Who is this Tatti?

This isn't really about Jake, and yet it's everything to do with Jake. 
I don't know who his mother is anymore. She's not the same lazy lump I rode before the blessed event of motherhood overcame her and I have the bruise on my butt to prove it.
Tatti is typically known as one of the seven dwarfs - 'Sleepy' - for the most part. She's the one you can count on to bring up the rear on a trail ride, sniffing every mailbox as we ride along, totally unconcerned about anyone or anything else, having a nice snooze while her feet rhythmically plod along. She does have a wicked little sense of humour that has left me and a few others in the dirt over the years but it doesn't surface very often and certainly not in the past few years.
Well, it's back! She's feeling good without young Jake to drain her resources, either that or she's celebrating his independence. I wasn't long out the other day when I realized I was no longer mounted on my horse. She spun out from underneath me just like in the cartoons, leaving that moment of hesitation before gravity took over and I went in the dirt, butt first. No harm done, I held the reins so she didn't leave me. I actually found myself laughing at her and at myself. We walked the rest of the way through the trail then I mounted up again to do about six laps of the hayfield at a good trot, then we tackled the trail again and came through just fine. Lesson learned: don't take a good horse for granted.

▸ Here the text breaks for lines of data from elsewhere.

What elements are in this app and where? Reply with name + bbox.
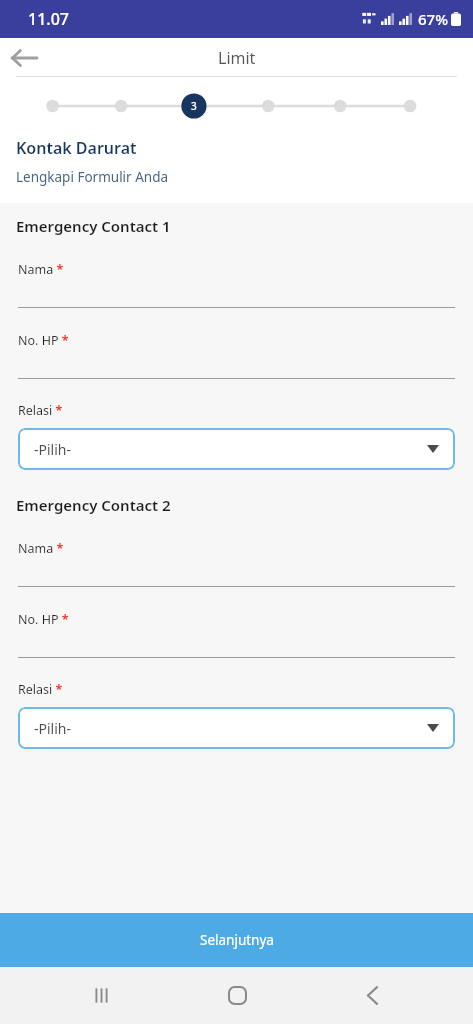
- staticText: Limit: [218, 47, 256, 69]
- button[interactable]: -Pilih-: [18, 707, 455, 749]
- staticText: Relasi *: [18, 402, 63, 419]
- staticText: -Pilih-: [34, 719, 427, 738]
- button[interactable]: Recent apps: [66, 967, 136, 1024]
- staticText: Lengkapi Formulir Anda: [16, 168, 169, 186]
- staticText: 67%: [418, 9, 448, 29]
- button[interactable]: Nama *: [0, 261, 473, 308]
- button[interactable]: Back: [337, 967, 407, 1024]
- staticText: Emergency Contact 1: [16, 216, 171, 236]
- button[interactable]: -Pilih-: [18, 428, 455, 470]
- staticText: No. HP *: [18, 611, 69, 628]
- button[interactable]: Back: [0, 38, 48, 77]
- button[interactable]: No. HP *: [0, 332, 473, 379]
- button[interactable]: Selanjutnya: [0, 913, 473, 967]
- staticText: No. HP *: [18, 332, 69, 349]
- staticText: Nama *: [18, 540, 64, 557]
- staticText: Emergency Contact 2: [16, 495, 171, 515]
- staticText: Kontak Darurat: [16, 137, 137, 159]
- staticText: Relasi *: [18, 681, 63, 698]
- button[interactable]: Home: [202, 967, 272, 1024]
- staticText: Nama *: [18, 261, 64, 278]
- staticText: -Pilih-: [34, 440, 427, 459]
- button[interactable]: Nama *: [0, 540, 473, 587]
- staticText: 3: [191, 99, 197, 113]
- button[interactable]: No. HP *: [0, 611, 473, 658]
- staticText: Selanjutnya: [200, 931, 274, 949]
- staticText: 11.07: [28, 8, 69, 30]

Funny thing, Harry asked me that evening: "Did you ride Tatti today?" "Yes," I answered. "Did you stay on," he asked? Harry has never asked that before. Strange.
Needless to say, she got cut off her oats. Her weight is coming back well now that she's not milking. She's also leveled out hormonally: I didn't expect such strong heat cycles after weaning but she was relentless within the first two weeks of weaning and I could tell that she didn't even recognize herself. 

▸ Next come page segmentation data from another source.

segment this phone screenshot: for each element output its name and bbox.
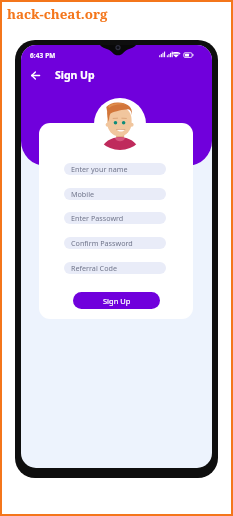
staticText: Sign Up <box>55 68 95 82</box>
staticText: Referral Code <box>71 263 117 273</box>
staticText: 6:43 PM <box>30 51 56 60</box>
button[interactable]: Sign Up <box>73 292 160 309</box>
button[interactable]: Enter Passowrd <box>64 212 166 224</box>
staticText: hack-cheat.org <box>7 5 108 23</box>
button[interactable]: Enter your name <box>64 163 166 175</box>
staticText: Enter your name <box>71 164 128 174</box>
button[interactable]: Back <box>27 67 43 83</box>
staticText: Enter Passowrd <box>71 213 124 223</box>
button[interactable]: Confirm Password <box>64 237 166 249</box>
staticText: Sign Up <box>103 296 131 306</box>
button[interactable]: Mobile <box>64 188 166 200</box>
staticText: Mobile <box>71 189 95 199</box>
staticText: Confirm Password <box>71 238 133 248</box>
button[interactable]: Referral Code <box>64 262 166 274</box>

I'm pleased to report that she's come through the turbulence of weaning, she's getting rid of those pesky stretch marks from motherhood and she's giving me some of the best work 
of her life both on the ground and under saddle. 

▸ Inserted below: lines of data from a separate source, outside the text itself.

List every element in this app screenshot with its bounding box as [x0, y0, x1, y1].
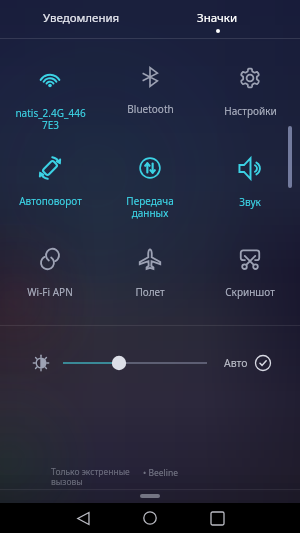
button[interactable]: Автоповорот	[0, 129, 100, 219]
button[interactable]: Значки	[155, 0, 280, 39]
staticText: Скриншот	[225, 285, 275, 299]
button[interactable]: natis_2.4G_446 7E3	[0, 39, 100, 129]
staticText: Уведомления	[43, 10, 120, 26]
button[interactable]: Звук	[200, 129, 300, 219]
button[interactable]: Back	[53, 503, 113, 533]
staticText: Настройки	[224, 104, 277, 118]
button[interactable]: Bluetooth	[100, 39, 200, 129]
staticText: Wi-Fi APN	[27, 285, 73, 299]
staticText: Только экстренные вызовы	[51, 466, 130, 487]
button[interactable]: Уведомления	[13, 0, 149, 39]
button[interactable]: Передача данных	[100, 129, 200, 219]
staticText: Значки	[197, 10, 238, 26]
staticText: Передача данных	[126, 194, 174, 219]
button[interactable]: Home	[120, 503, 180, 533]
staticText: Автоповорот	[19, 194, 82, 208]
button[interactable]: Авто	[224, 355, 271, 371]
staticText: Полет	[135, 285, 165, 299]
button[interactable]: Brightness	[29, 351, 53, 375]
staticText: • Beeline	[143, 467, 178, 479]
button[interactable]: Wi-Fi APN	[0, 220, 100, 310]
staticText: Звук	[239, 195, 261, 209]
button[interactable]: Скриншот	[200, 220, 300, 310]
staticText: natis_2.4G_446 7E3	[15, 106, 86, 129]
staticText: Bluetooth	[127, 102, 174, 116]
button[interactable]: Полет	[100, 220, 200, 310]
button[interactable]: Настройки	[200, 39, 300, 129]
button[interactable]: Recents	[187, 503, 247, 533]
staticText: Авто	[224, 356, 248, 370]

And as for Jake, by three weeks after weaning he didn't even look up when I took Tatti out riding. His friends saw him through the rough spots. 
I started him on some Purina Juvenile along with his Buckeye Gro'N Win now that Tatti isn't his nutritionist. I've just started putting the herd back together and I give him a swat in the nose from under the other side of Tatti if he goes to nurse that makes him think twice. He's catching on quickly. Hopefully I won't have to monitor them after a few days.